- [Problem] Check every line of the data below for the string "Languages", and copy the ones that hold it.

- [Material to process]
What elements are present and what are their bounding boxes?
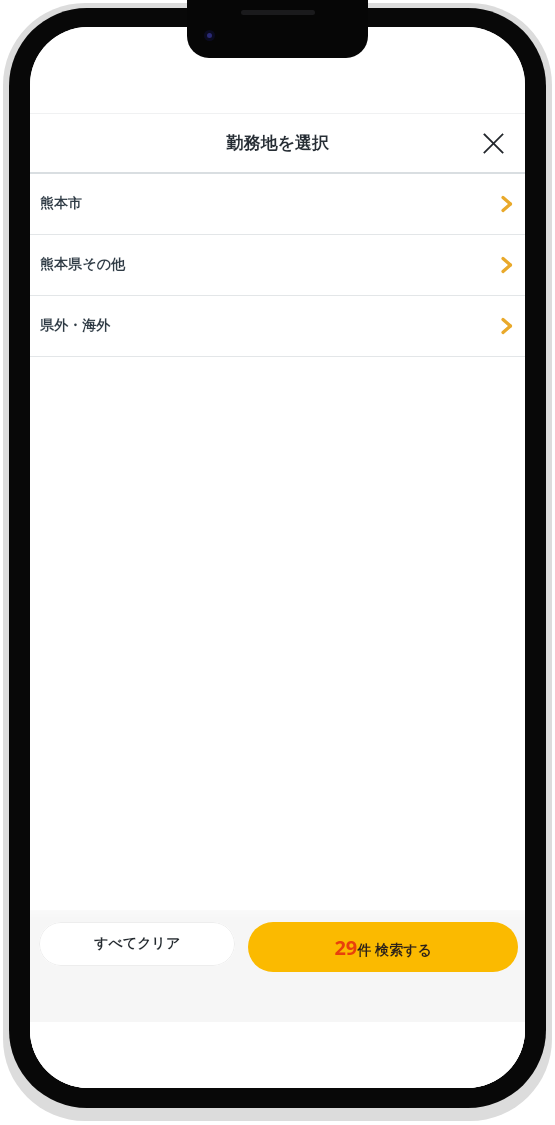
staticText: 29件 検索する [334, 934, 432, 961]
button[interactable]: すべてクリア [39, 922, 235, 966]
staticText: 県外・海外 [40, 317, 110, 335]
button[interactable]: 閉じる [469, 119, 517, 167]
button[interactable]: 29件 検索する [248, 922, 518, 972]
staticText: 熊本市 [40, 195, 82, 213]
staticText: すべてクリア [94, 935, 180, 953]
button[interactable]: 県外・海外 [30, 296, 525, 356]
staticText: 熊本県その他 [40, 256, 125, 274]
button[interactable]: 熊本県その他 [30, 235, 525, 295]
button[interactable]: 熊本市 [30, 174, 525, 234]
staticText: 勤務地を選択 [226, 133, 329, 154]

--

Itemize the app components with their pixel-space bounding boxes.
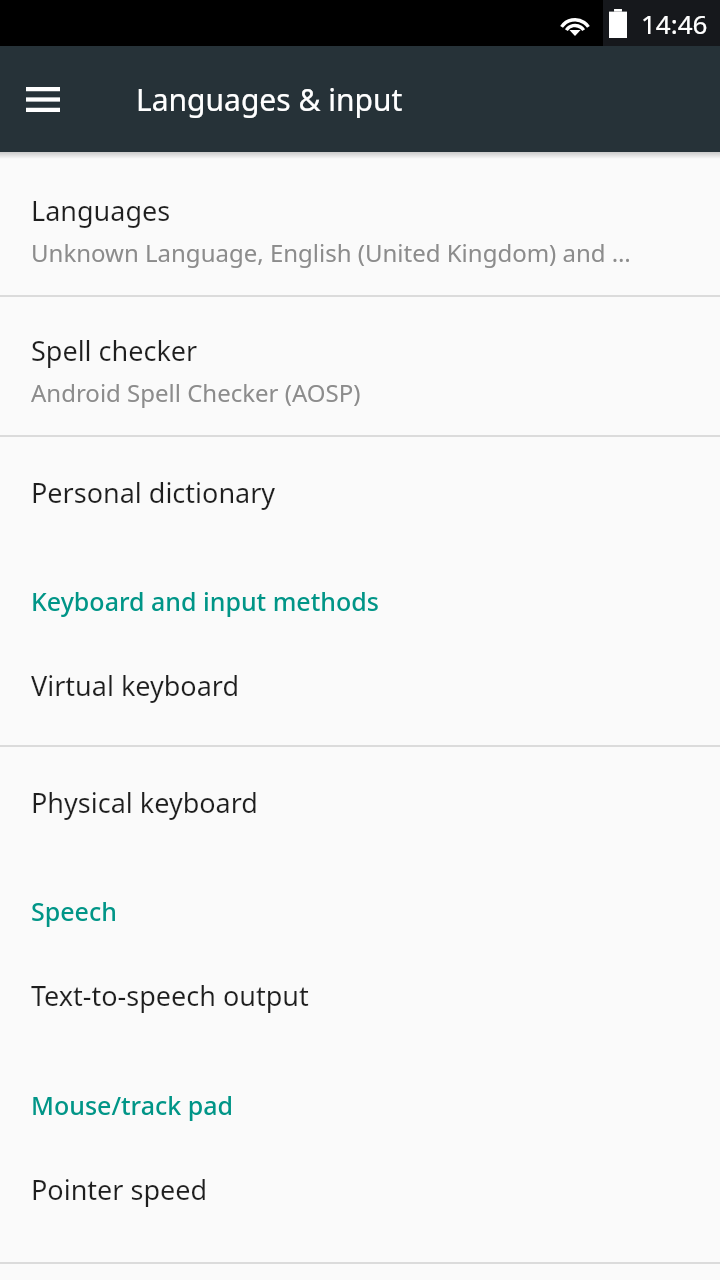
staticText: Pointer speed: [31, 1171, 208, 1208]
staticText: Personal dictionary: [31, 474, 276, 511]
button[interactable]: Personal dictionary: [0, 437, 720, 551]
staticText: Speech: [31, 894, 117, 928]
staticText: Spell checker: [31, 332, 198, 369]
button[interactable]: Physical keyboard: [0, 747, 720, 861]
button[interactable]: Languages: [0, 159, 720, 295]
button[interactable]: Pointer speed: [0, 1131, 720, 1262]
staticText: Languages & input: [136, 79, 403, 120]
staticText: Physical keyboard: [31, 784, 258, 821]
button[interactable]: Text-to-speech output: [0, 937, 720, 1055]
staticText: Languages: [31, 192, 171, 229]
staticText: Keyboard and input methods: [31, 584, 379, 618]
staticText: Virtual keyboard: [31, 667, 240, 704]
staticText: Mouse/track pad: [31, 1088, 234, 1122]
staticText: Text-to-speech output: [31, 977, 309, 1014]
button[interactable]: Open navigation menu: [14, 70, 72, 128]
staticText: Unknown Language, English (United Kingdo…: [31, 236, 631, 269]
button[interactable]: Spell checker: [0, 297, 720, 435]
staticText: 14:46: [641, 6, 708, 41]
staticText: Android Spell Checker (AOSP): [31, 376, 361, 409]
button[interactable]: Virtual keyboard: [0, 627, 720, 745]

- [Result of this exercise]
button[interactable]: Languages: [0, 159, 720, 295]
staticText: Languages & input: [136, 79, 403, 120]
staticText: Languages: [31, 192, 171, 229]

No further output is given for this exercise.